Apple Event Dispatching

This chapter shows how your application works with the Apple Event Manager to register the Apple events it supports and dispatch those events to the appropriate Apple event handlers. An Apple event handler is an application-defined function that extracts pertinent data from an Apple event, performs the requested action, returns a result code, and if necessary, returns information in a reply Apple event.

How Apple Event Dispatching Works

Apple event dispatching works by a simple process:

Dispatch Tables

You build an Apple event dispatch table by making calls to the function AEInstallEventHandler to register (or install) the events your application can handle and the functions that handle them. An Apple event is uniquely identified by the four-character codes specified by its event class and event ID attributes (described in Event Class and Event ID). These codes are the values your application uses to register event handler functions with the Apple Event Manager, and they are the values stored in the dispatch table.

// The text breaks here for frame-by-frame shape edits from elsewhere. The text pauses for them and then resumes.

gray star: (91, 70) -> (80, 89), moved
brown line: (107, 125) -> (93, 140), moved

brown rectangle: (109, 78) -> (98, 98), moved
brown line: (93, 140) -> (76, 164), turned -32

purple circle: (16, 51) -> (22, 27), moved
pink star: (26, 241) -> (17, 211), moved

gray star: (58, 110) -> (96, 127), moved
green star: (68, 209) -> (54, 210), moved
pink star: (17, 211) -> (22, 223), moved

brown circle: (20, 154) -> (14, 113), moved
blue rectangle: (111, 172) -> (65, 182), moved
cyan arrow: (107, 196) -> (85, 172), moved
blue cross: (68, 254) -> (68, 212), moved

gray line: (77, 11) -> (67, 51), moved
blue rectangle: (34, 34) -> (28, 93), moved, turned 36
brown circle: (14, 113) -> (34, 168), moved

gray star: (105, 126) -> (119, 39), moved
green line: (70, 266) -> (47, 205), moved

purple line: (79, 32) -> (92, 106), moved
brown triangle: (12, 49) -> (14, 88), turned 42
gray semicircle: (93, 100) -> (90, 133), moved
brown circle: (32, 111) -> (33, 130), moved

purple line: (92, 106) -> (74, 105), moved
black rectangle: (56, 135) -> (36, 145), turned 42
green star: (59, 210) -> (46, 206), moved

For example, a delete Apple event has an event class value of 'core' (represented by the constant kAECoreSuite) and an event ID value of 'delo' (kAEDelete).

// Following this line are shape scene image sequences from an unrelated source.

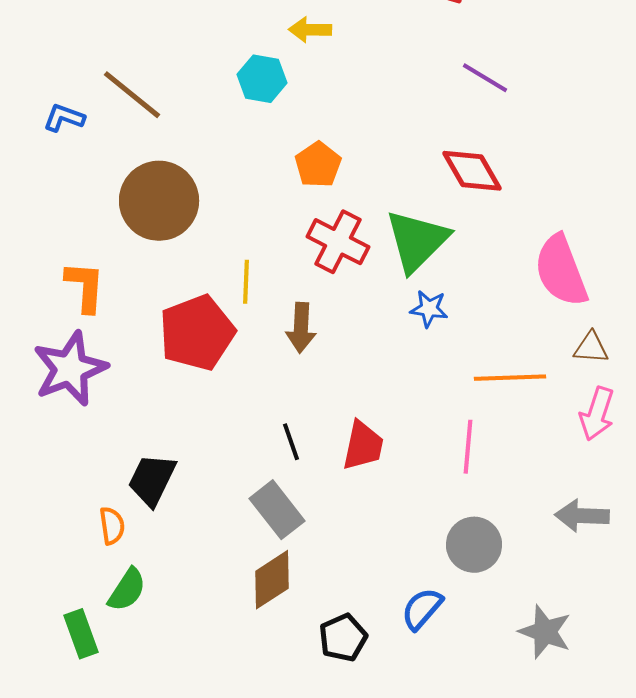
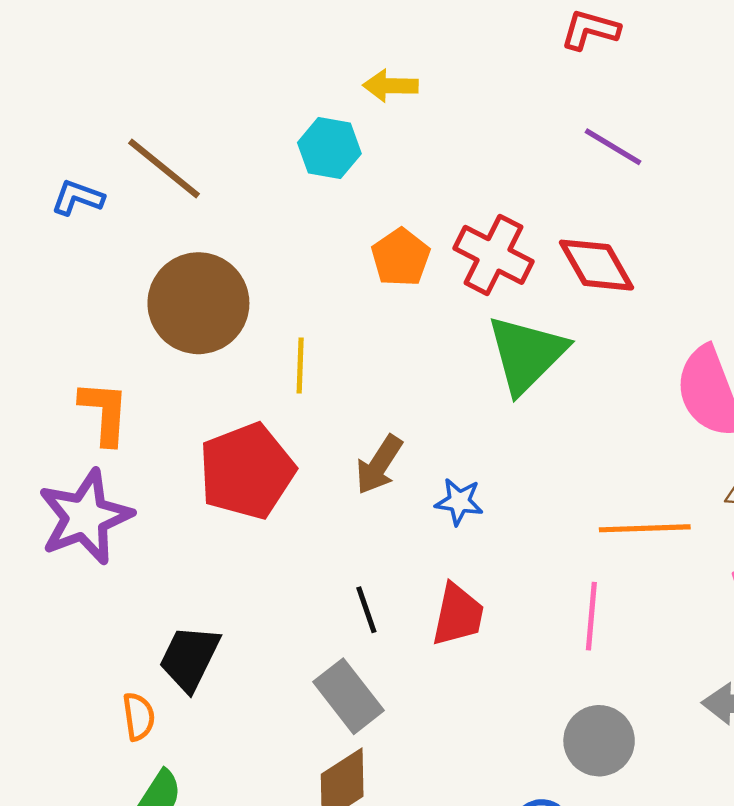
red cross: (338, 242) -> (493, 255), moved
yellow line: (246, 282) -> (300, 366), moved
blue star: (429, 309) -> (459, 502), moved
brown arrow: (301, 328) -> (379, 465), turned 30

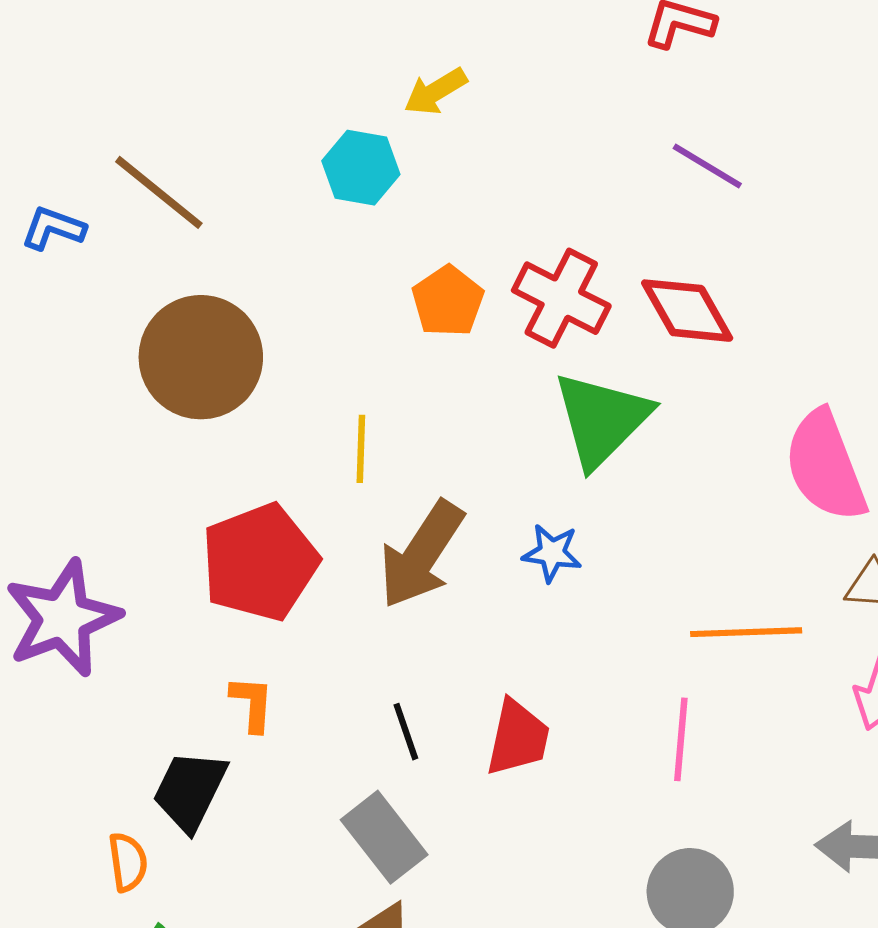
yellow arrow: (390, 86) -> (435, 92), turned -32
yellow line: (300, 366) -> (361, 449), moved
orange L-shape: (104, 413) -> (252, 704), moved, size x0.7
brown arrow: (379, 465) -> (421, 554), size x1.5
blue star: (459, 502) -> (552, 553), moved

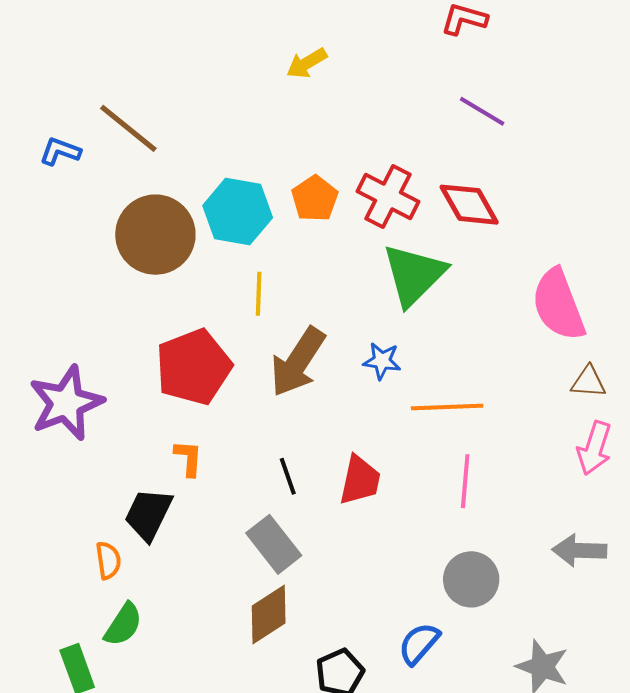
cyan hexagon: (361, 168) -> (238, 212), moved, size x1.4
orange line: (746, 632) -> (447, 407), moved

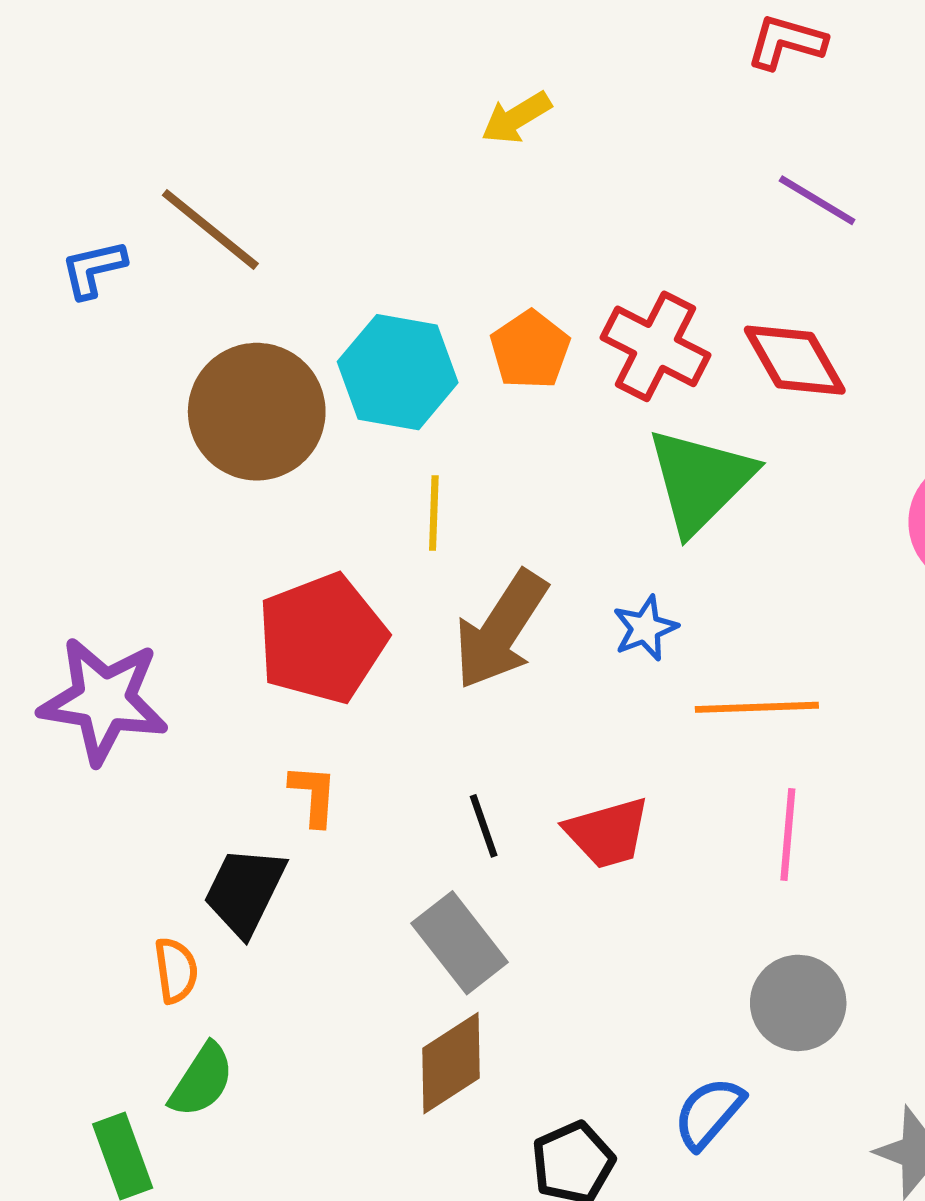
blue L-shape: (60, 151) -> (93, 269), turned -33
blue star: (382, 361) -> (645, 628), turned -30
purple star: (66, 403) -> (104, 700), turned 30
red trapezoid: (360, 480) -> (607, 833), turned 62

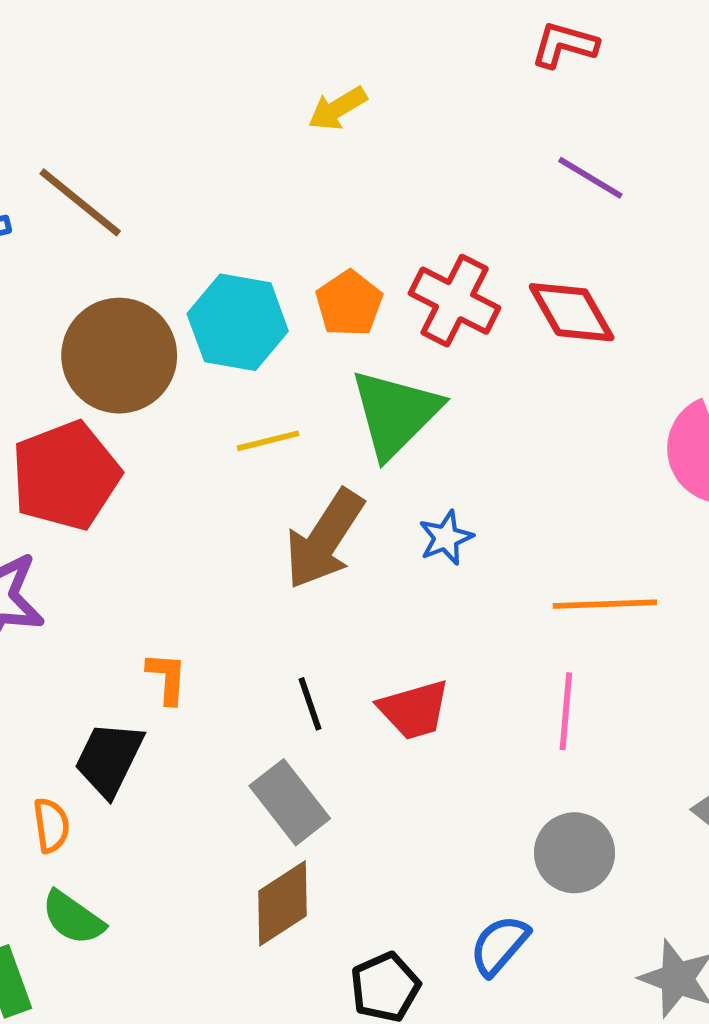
green triangle: (700, 480) -> (395, 413), moved
yellow line: (434, 513) -> (268, 441), turned 74
red pentagon: (322, 639) -> (66, 476), moved
orange line: (757, 707) -> (605, 604), moved
green semicircle: (202, 1080) -> (73, 918), turned 92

When you install a handler function for an Apple event, you provide the following information:

  • The event class and event ID of the Apple event; you can also specify wildcard values to register a handler for more than one event class or event ID.

  • The address of the Apple event handler for the Apple event.

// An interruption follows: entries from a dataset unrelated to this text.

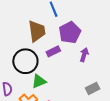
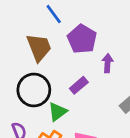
purple rectangle: (53, 51) -> (79, 85), moved

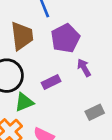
purple arrow: (107, 63) -> (84, 68), turned -48

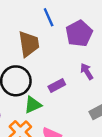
purple pentagon: (65, 38) -> (79, 33), moved

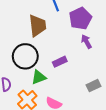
purple arrow: (87, 71) -> (86, 42), moved

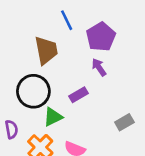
purple arrow: (86, 42) -> (99, 67), moved

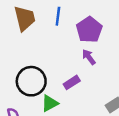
blue line: (67, 20) -> (58, 16), turned 36
brown trapezoid: (46, 50) -> (25, 18), moved

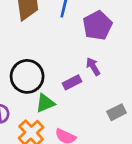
purple arrow: (89, 57) -> (93, 66), moved

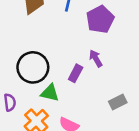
purple rectangle: (72, 82) -> (76, 73), turned -36
green triangle: (45, 103) -> (50, 93), turned 36

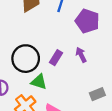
purple pentagon: (100, 19) -> (87, 21), turned -30
purple rectangle: (76, 73) -> (56, 58), moved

  • An optional reference constant for passing additional information to the event handler.

  • A Boolean value indicating whether the handler should be installed in the application dispatch table or the system dispatch table (you typically install handlers in the application dispatch table).

If you install a handler and there is already an entry in the dispatch table for the same event class and event ID, the entry is replaced. You can also specifically remove a handler with the function AERemoveEventHandler or get a handler (if it is present) with the function AEGetEventHandler.

An Apple event handler should return the value errAEEventNotHandled if it does not handle an event that is dispatched to it but wants to allow the event to be redispatched to another handler, if one is available.

You have several options in how you install event handlers:

  • You can individually register, by event class and event ID, each of the Apple events that your application supports.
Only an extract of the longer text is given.